Top of Data provided

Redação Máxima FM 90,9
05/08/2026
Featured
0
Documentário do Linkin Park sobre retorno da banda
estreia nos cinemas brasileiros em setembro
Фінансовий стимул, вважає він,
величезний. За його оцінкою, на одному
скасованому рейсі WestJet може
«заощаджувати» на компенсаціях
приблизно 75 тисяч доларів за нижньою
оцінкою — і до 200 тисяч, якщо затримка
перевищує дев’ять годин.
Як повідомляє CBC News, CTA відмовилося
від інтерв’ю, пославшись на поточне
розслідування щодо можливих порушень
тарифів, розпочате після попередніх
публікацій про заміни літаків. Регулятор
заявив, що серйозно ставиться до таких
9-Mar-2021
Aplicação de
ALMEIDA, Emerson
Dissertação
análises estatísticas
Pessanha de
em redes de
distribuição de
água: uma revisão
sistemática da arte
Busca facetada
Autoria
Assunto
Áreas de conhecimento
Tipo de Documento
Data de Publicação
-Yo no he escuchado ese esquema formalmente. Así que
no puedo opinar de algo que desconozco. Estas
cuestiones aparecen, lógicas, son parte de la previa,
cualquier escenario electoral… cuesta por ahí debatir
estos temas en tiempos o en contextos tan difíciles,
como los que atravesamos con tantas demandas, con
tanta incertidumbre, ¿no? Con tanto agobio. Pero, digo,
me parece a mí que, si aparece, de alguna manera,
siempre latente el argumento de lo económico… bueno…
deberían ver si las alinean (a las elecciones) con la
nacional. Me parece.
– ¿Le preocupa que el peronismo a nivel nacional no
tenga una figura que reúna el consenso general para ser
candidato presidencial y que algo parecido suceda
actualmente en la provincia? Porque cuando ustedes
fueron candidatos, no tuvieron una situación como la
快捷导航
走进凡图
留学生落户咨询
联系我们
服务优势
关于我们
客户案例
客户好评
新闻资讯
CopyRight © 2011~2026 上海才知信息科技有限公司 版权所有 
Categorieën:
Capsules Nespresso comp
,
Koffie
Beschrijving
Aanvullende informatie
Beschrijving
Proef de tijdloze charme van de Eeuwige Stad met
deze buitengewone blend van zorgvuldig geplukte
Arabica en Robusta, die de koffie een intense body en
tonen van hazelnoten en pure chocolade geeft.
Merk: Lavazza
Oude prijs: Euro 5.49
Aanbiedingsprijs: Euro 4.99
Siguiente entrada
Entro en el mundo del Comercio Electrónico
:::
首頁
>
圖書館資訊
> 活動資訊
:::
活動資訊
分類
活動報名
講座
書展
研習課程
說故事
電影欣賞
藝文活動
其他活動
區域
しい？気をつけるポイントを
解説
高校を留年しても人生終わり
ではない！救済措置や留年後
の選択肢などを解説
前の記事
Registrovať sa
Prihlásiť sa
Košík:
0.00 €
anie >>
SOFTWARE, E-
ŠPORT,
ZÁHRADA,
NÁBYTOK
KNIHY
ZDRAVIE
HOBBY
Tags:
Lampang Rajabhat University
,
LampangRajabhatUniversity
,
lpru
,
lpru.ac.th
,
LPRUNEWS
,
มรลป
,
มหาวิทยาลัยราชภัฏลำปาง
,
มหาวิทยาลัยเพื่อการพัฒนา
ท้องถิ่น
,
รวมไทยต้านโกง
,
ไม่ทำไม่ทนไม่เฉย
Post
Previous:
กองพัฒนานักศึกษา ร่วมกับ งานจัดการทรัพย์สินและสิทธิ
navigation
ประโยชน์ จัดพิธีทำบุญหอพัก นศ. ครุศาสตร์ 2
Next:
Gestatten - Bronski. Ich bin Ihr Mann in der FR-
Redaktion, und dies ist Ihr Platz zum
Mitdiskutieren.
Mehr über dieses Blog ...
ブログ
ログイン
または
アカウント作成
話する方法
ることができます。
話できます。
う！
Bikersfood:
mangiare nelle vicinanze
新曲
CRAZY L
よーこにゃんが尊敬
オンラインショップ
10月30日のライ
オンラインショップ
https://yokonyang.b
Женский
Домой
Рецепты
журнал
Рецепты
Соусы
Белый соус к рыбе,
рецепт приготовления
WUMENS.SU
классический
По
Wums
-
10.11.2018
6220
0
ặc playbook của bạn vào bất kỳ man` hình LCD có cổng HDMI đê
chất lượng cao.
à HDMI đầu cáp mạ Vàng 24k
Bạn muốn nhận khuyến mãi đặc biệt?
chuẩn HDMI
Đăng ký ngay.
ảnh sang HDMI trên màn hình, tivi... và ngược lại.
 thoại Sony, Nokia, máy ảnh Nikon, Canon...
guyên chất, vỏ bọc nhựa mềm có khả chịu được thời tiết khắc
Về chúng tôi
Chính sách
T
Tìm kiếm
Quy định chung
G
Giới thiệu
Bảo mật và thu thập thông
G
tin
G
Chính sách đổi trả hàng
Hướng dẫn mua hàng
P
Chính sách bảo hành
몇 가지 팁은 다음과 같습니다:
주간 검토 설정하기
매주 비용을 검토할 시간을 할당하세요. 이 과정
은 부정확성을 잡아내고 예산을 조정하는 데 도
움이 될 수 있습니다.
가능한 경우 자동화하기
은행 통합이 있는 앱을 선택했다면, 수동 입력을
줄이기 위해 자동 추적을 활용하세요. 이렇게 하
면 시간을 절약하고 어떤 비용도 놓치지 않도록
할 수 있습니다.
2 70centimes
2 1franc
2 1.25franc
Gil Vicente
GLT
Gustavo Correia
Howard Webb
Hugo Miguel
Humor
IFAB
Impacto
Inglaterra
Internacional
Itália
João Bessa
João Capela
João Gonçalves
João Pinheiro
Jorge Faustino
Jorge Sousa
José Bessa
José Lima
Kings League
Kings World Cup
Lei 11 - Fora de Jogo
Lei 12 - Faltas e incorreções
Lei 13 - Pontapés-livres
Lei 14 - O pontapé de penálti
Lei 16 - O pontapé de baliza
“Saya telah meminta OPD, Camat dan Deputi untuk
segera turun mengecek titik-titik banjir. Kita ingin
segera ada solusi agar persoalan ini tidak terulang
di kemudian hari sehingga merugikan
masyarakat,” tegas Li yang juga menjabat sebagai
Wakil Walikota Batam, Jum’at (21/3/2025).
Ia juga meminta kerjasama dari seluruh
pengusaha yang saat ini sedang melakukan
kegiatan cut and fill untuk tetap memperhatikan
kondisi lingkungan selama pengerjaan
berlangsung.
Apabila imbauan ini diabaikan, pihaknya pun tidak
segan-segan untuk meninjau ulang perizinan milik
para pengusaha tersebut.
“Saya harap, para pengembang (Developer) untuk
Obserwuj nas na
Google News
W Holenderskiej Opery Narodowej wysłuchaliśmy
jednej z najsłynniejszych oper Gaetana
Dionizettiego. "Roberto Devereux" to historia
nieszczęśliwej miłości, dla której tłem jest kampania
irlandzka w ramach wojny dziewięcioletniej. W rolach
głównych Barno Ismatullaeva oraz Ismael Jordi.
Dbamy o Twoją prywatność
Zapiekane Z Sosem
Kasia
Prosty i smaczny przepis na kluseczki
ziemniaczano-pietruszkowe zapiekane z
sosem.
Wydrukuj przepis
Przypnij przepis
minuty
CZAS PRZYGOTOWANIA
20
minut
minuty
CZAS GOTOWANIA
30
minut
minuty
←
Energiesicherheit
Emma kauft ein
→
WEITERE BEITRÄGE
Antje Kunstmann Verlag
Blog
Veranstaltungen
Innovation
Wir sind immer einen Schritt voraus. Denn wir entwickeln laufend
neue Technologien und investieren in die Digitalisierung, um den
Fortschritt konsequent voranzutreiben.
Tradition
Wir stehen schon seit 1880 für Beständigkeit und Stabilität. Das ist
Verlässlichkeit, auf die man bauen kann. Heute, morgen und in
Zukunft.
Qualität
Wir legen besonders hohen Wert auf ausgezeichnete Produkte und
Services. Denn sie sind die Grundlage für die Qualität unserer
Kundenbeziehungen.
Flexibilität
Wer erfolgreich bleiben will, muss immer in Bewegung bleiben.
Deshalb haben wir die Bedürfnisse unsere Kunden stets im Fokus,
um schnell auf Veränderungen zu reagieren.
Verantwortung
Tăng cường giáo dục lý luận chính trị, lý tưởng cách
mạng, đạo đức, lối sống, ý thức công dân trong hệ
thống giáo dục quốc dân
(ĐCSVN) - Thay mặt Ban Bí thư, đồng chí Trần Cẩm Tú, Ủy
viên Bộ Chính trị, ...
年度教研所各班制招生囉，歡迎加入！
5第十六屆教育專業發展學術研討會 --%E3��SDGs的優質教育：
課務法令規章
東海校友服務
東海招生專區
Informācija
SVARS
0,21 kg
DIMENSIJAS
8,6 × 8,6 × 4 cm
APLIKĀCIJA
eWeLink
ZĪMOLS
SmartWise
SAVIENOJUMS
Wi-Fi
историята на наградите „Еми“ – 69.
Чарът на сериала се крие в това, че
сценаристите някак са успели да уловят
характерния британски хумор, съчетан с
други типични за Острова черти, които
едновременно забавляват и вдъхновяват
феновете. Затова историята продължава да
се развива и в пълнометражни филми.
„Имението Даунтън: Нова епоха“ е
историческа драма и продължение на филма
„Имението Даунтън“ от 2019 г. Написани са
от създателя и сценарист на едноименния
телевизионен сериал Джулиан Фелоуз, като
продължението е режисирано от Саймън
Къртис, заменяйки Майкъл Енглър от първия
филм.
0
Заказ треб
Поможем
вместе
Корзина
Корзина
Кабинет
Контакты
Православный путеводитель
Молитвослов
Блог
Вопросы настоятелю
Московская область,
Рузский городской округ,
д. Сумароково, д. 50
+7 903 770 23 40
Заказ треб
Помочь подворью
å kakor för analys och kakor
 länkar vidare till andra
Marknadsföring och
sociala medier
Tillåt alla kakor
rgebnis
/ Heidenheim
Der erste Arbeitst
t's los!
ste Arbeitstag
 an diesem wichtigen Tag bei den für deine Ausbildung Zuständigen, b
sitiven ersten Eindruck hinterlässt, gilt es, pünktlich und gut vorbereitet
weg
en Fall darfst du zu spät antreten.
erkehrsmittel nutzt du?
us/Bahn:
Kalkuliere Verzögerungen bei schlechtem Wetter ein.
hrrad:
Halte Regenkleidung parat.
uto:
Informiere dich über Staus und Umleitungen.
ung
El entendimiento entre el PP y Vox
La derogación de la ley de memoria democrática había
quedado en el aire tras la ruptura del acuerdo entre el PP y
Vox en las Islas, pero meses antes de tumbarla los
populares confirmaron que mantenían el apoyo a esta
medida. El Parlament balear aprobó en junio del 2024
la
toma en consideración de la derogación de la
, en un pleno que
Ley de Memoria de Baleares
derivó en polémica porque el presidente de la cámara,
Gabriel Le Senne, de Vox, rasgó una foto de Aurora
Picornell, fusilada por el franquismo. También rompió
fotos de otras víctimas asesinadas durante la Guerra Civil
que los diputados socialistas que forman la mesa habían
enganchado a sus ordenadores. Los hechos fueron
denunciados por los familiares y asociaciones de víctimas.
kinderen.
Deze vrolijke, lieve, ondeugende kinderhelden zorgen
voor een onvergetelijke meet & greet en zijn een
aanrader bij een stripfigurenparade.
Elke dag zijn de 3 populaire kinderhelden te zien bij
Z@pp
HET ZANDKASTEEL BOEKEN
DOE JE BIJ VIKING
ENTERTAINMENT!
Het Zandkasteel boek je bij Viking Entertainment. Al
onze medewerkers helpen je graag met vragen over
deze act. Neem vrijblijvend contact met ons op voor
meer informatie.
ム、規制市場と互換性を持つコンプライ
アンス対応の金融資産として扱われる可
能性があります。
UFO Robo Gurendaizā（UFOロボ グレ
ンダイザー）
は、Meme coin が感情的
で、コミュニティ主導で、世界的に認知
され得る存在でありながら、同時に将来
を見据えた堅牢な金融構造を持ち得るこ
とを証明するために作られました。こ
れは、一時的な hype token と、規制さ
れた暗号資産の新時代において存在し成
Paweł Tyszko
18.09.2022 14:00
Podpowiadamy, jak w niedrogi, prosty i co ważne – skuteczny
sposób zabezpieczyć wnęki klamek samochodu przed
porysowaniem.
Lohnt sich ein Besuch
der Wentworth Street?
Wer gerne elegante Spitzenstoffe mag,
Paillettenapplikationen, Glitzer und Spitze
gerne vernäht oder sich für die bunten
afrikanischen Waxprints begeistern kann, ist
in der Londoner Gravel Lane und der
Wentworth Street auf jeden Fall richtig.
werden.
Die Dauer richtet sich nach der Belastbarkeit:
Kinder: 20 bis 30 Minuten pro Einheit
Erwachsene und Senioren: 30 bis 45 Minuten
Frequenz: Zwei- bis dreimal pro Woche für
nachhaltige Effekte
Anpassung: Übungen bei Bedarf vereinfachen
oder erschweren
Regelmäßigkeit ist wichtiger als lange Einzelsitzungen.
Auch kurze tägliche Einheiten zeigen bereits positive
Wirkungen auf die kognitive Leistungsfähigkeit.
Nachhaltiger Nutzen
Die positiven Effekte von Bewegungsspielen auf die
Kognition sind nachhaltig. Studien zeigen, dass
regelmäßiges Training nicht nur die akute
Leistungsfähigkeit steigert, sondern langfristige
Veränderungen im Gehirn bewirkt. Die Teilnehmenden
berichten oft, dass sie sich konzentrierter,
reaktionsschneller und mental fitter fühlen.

Bottom of Data provided

Nothing but the lines from the start of the data through the line holding "distribuição de" should be restated, and each one exactly.

-- Your solution --
Redação Máxima FM 90,9
05/08/2026
Featured
0
Documentário do Linkin Park sobre retorno da banda
estreia nos cinemas brasileiros em setembro
Фінансовий стимул, вважає він,
величезний. За його оцінкою, на одному
скасованому рейсі WestJet може
«заощаджувати» на компенсаціях
приблизно 75 тисяч доларів за нижньою
оцінкою — і до 200 тисяч, якщо затримка
перевищує дев’ять годин.
Як повідомляє CBC News, CTA відмовилося
від інтерв’ю, пославшись на поточне
розслідування щодо можливих порушень
тарифів, розпочате після попередніх
публікацій про заміни літаків. Регулятор
заявив, що серйозно ставиться до таких
9-Mar-2021
Aplicação de
ALMEIDA, Emerson
Dissertação
análises estatísticas
Pessanha de
em redes de
distribuição de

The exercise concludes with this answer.